» **Problem to work on**:
Would you restate all of the entries verbatim, minus any images?

» **Data provided**:
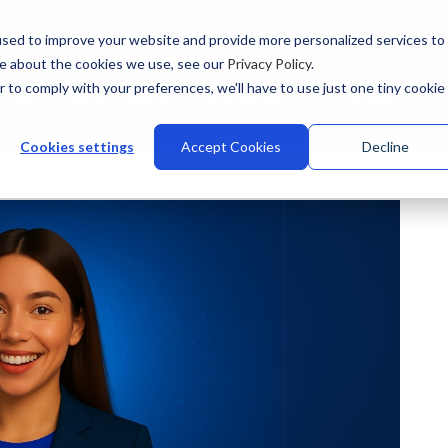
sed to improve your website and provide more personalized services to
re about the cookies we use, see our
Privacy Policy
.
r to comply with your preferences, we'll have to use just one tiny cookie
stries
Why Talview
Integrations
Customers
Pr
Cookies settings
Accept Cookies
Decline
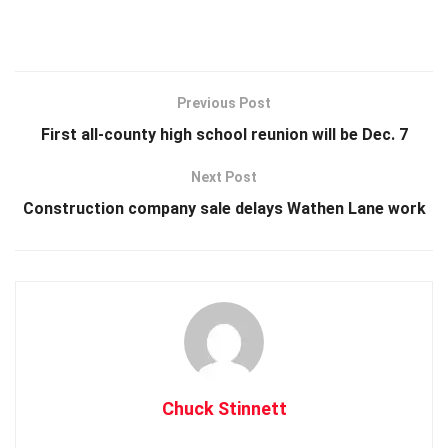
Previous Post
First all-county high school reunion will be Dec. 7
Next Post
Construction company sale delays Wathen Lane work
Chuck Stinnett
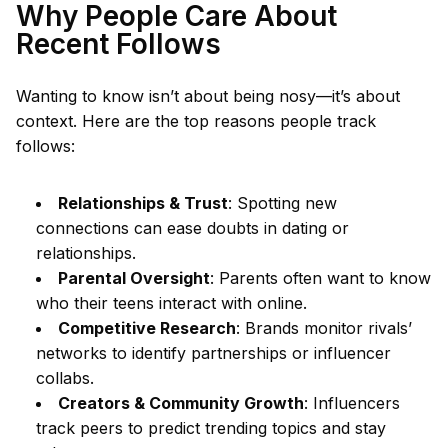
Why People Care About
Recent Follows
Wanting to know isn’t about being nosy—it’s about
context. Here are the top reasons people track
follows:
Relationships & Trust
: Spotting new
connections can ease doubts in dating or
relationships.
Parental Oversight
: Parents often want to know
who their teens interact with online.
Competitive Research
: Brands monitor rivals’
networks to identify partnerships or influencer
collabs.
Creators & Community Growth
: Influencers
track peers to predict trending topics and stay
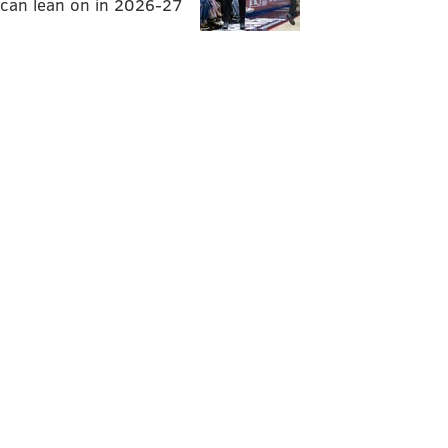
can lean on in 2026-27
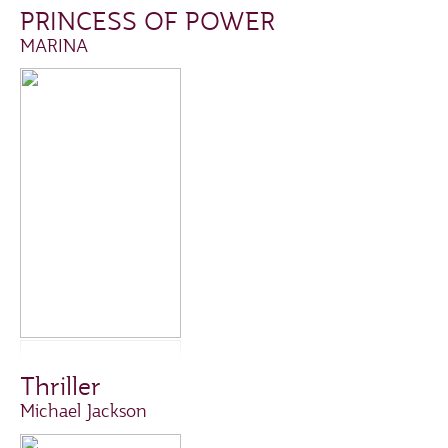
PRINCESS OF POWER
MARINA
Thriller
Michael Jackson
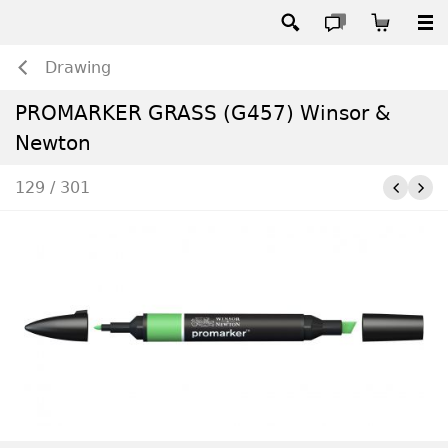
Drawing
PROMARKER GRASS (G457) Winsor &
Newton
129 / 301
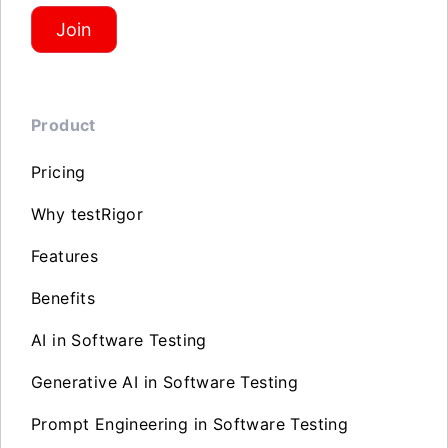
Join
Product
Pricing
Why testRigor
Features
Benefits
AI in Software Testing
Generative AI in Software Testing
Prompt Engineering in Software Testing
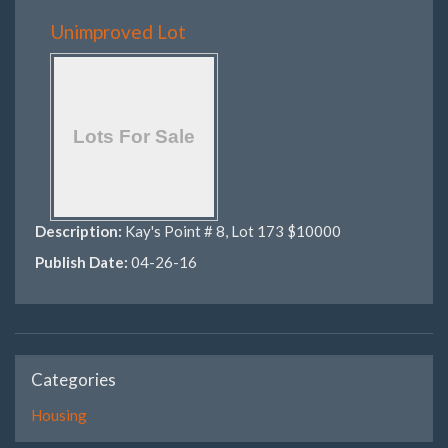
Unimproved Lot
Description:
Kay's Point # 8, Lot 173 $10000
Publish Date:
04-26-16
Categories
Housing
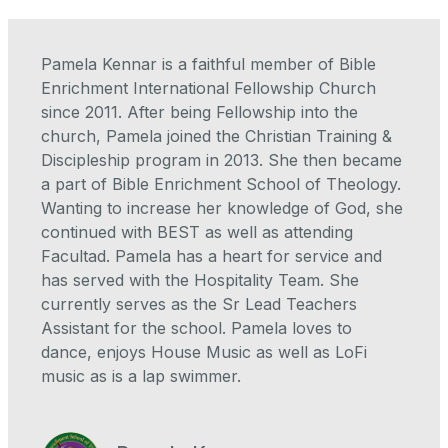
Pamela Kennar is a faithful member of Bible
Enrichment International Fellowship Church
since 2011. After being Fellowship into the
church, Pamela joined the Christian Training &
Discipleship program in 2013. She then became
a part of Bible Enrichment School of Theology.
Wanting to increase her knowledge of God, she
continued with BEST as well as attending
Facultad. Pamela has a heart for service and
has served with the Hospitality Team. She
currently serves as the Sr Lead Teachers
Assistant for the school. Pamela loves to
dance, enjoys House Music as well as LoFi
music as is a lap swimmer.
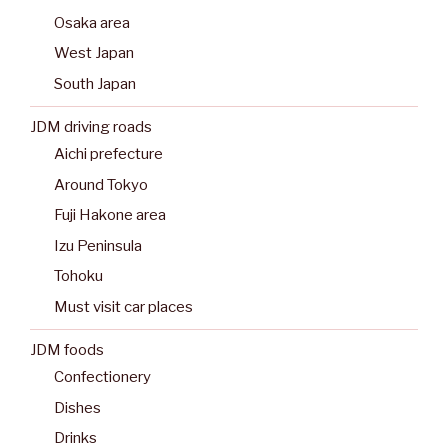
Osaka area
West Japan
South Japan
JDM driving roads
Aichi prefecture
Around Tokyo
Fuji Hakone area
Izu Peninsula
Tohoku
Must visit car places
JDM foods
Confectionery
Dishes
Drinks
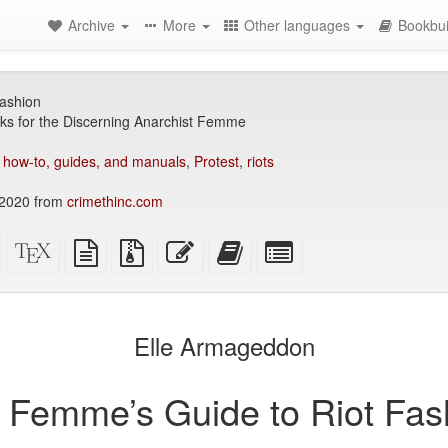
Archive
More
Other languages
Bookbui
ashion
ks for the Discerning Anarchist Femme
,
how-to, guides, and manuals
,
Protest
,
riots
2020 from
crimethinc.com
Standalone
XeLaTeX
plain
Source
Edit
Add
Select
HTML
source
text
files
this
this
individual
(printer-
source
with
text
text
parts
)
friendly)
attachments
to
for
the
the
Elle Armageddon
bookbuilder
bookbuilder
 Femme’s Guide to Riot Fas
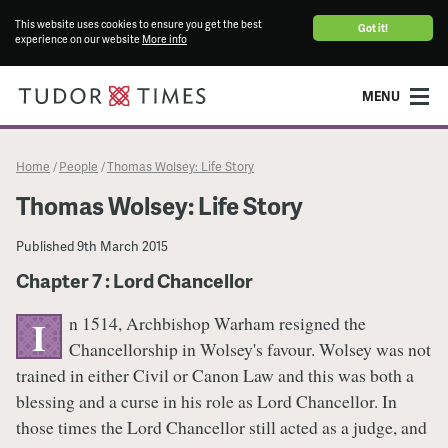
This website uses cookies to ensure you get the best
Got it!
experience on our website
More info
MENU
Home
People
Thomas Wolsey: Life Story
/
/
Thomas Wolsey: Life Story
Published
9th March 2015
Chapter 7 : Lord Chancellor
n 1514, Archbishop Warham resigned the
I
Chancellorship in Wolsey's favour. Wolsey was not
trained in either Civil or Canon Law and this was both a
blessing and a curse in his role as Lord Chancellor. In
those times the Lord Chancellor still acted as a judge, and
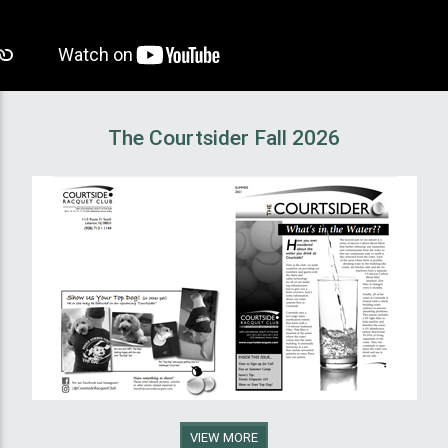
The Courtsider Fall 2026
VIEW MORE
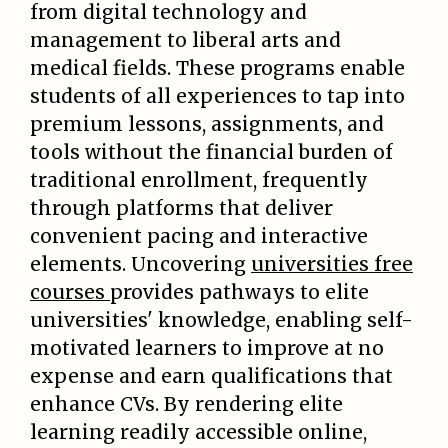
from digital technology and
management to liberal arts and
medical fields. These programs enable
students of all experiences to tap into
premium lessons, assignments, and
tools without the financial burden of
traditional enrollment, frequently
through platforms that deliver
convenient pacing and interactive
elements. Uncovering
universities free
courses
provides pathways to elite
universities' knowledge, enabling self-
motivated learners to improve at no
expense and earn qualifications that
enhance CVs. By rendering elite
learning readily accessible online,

» **Completed task**:
sed to improve your website and provide more personalized services to
re about the cookies we use, see our
Privacy Policy
.
r to comply with your preferences, we'll have to use just one tiny cookie
stries
Why Talview
Integrations
Customers
Pr
Cookies settings
Accept Cookies
Decline
Previous Post
First all-county high school reunion will be Dec. 7
Next Post
Construction company sale delays Wathen Lane work
Chuck Stinnett
Why People Care About
Recent Follows
Wanting to know isn’t about being nosy—it’s about
context. Here are the top reasons people track
follows:
Relationships & Trust
: Spotting new
connections can ease doubts in dating or
relationships.
Parental Oversight
: Parents often want to know
who their teens interact with online.
Competitive Research
: Brands monitor rivals’
networks to identify partnerships or influencer
collabs.
Creators & Community Growth
: Influencers
track peers to predict trending topics and stay
can lean on in 2026-27
PRINCESS OF POWER
MARINA
Thriller
Michael Jackson
Drawing
PROMARKER GRASS (G457) Winsor &
Newton
129 / 301
Join
Product
Pricing
Why testRigor
Features
Benefits
AI in Software Testing
Generative AI in Software Testing
Prompt Engineering in Software Testing
Unimproved Lot
Description:
Kay's Point # 8, Lot 173 $10000
Publish Date:
04-26-16
Categories
Housing
Pamela Kennar is a faithful member of Bible
Enrichment International Fellowship Church
since 2011. After being Fellowship into the
church, Pamela joined the Christian Training &
Discipleship program in 2013. She then became
a part of Bible Enrichment School of Theology.
Wanting to increase her knowledge of God, she
continued with BEST as well as attending
Facultad. Pamela has a heart for service and
has served with the Hospitality Team. She
currently serves as the Sr Lead Teachers
Assistant for the school. Pamela loves to
dance, enjoys House Music as well as LoFi
music as is a lap swimmer.
Osaka area
West Japan
South Japan
JDM driving roads
Aichi prefecture
Around Tokyo
Fuji Hakone area
Izu Peninsula
Tohoku
Must visit car places
JDM foods
Confectionery
Dishes
Drinks
Archive
More
Other languages
Bookbui
ashion
ks for the Discerning Anarchist Femme
,
how-to, guides, and manuals
,
Protest
,
riots
2020 from
crimethinc.com
Standalone
XeLaTeX
plain
Source
Edit
Add
Select
HTML
source
text
files
this
this
individual
(printer-
source
with
text
text
parts
)
friendly)
attachments
to
for
the
the
Elle Armageddon
bookbuilder
bookbuilder
 Femme’s Guide to Riot Fas
This website uses cookies to ensure you get the best
Got it!
experience on our website
More info
MENU
Home
People
Thomas Wolsey: Life Story
/
/
Thomas Wolsey: Life Story
Published
9th March 2015
Chapter 7 : Lord Chancellor
n 1514, Archbishop Warham resigned the
I
Chancellorship in Wolsey's favour. Wolsey was not
trained in either Civil or Canon Law and this was both a
blessing and a curse in his role as Lord Chancellor. In
those times the Lord Chancellor still acted as a judge, and
The Courtsider Fall 2026
VIEW MORE
from digital technology and
management to liberal arts and
medical fields. These programs enable
students of all experiences to tap into
premium lessons, assignments, and
tools without the financial burden of
traditional enrollment, frequently
through platforms that deliver
convenient pacing and interactive
elements. Uncovering
universities free
courses
provides pathways to elite
universities' knowledge, enabling self-
motivated learners to improve at no
expense and earn qualifications that
enhance CVs. By rendering elite
learning readily accessible online,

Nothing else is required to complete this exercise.